You want to live passionately, but instead you feel you are following a pattern you didn’t intend to weave. The worst part is, you’re not even sure you know what living passionately means.
This is the feeling I have been wrestling with on and off for the last few years.
I live in a westernised, first-world country. Education is subsidised by the government, and we don’t have to pay our tertiary education fees until we earn over a given threshold. When you do finally earn enough to begin to pay back your loan, the money comes out quietly, near-invisibly.
Your options are limitless. And if you are someone like me, the paralysis of choice sets in.

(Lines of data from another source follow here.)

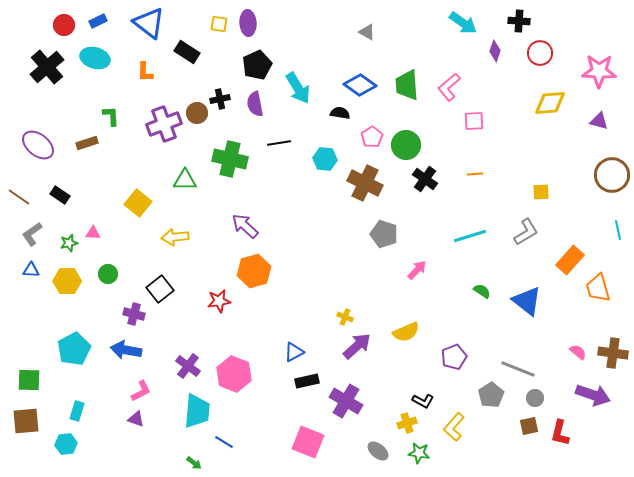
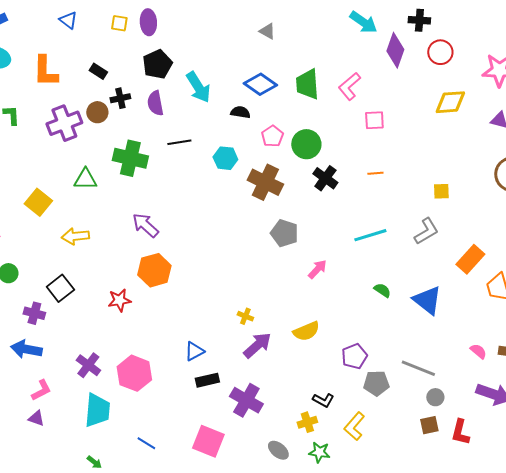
blue triangle: (149, 23) -> (68, 20), moved, size x0.6
purple diamond: (495, 51) -> (395, 50), size x1.6
black rectangle: (187, 52) -> (98, 71), moved, size x0.7
orange L-shape: (145, 72) -> (45, 71), size x1.6
gray pentagon: (491, 395) -> (376, 383), moved, turned 30
blue line: (224, 442) -> (146, 443), moved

Everything fascinates me to a degree. Even when I narrow my interests down to the things I care for the most, they are still vastly separate and branching fields. Which is why I decided to work in the field of technology and media – I felt I’d have the most flexibility to work with a variety of organisations.
It wasn't the solution. I felt like my attention was still divided, that the passion wasn’t really there. Where I am right now is nice, but I don’t want to still be here in ten years.
Where did I want to be, then? I didn’t know.
Recently, I received the best piece of advice I’ve ever had on the subject, and I wanted to share it here, too.
The thing you are most passionate about, that should be guiding your attention? It is the thing you spend the most time talking about.
When I began to think of it that way, there are only two things I spend a great deal of time talking about in any detail. And now I have narrowed my focus considerably. It’s a start. The rest will come.